Listen to my recent appearance on the ‘On The Brink’ podcast here.
You 3.0 has become a monthly feature of this blog. While most of us continue to shelter in place, I asked myself if I should pause these stories and decided they are as relevant now as ever. And, perhaps hearing others’ stories may inspire you to create your own transition story when the virus is behind us.
This month, I interviewed Corey, what follows is his story.
Corey began his career as an actor. He fell into what ultimately led to founding a business while working as a temp at a management consulting firm to support his acting career. As luck would have it, Corey made friends with John, one of the Managing Partners of the firm where he worked his temp job.
One day, John offered, “if you are ever interested in making a career move and joining us full-time, I can help.” Not too long afterward, Corey took him up on his offer, which led to a nearly ten-year career at the firm.

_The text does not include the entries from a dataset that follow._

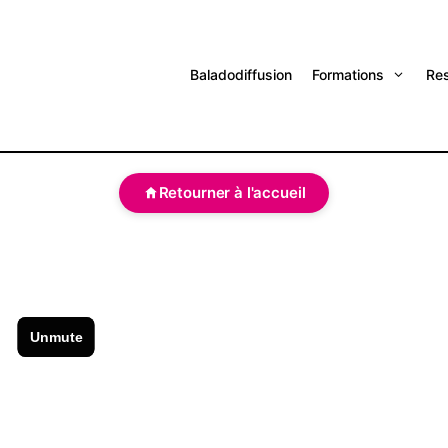
Baladodiffusion
Formations
Re
Retourner à l'accueil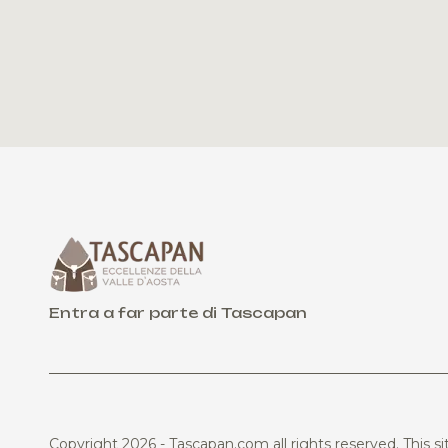
Entra a far parte di Tascapan
Copyright 2026 - Tascapan.com all rights reserved.
This si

“Frankly, I thought I would be a lifer,” Corey told me. “I was making great money, with great benefits, and I loved my work.”
“But then things started to change, the company was heading down a different path, and I no longer felt I fit. Yet, I stayed. The last 1 1/2 years, I was so incredibly unhappy. I think I stayed because it was so good in the beginning. I think people tend to stay longer in dysfunctional relationships because of the early days.
When I finally decided it was time to leave, I didn’t know what I was going to do next. What I did know was I was 34 years old, I had been smart with my earnings, I was single, and I could leave.
Up until this point, I hadn’t had a plan, things just happened for me, and I took advantage of opportunities that came my way.
I spent four months interviewing and received several offers. When I asked my dad for his opinion as to which one to take, he asked me a question that simplified things for me and changed my life “which option will put you in the best position to be where you want to be when you are 40?”
For me, I have an easier time with five years from now than the next month. I was able to fast forward in my mind and see what I wanted my career and my life to look like at 40.
The choice was easy. I wasn’t going to work for another company; I was going to start my own business. I am proud to say that my first four hires are still with the firm, folks who reported to me, as well as peers and even people who I had previously reported to, joined as well.”
Today the firm has fifty-six employees and $14M in annual revenue. Ever since his father’s question “what do you want it to look like when you are 40?”, Corey and his company plan in five-year increments.
The 2020 plan was focused on succession planning and taking the company to market. Corey’s successor shadowed him in 2018, and by 2019 was running the company.
The 2025 plan called for geographic expansion. Everyone agreed we should be pragmatic about where and when to do it. Either a significant client wants us to have a presence and/or a senior trusted employee wants to be in a location.
It turned out that Corey and his wife wanted to move to Arizona. And, they have a significant client with a presence in Arizona. The who and the where were answered.
Meanwhile, they sold the company and formalized the succession plan.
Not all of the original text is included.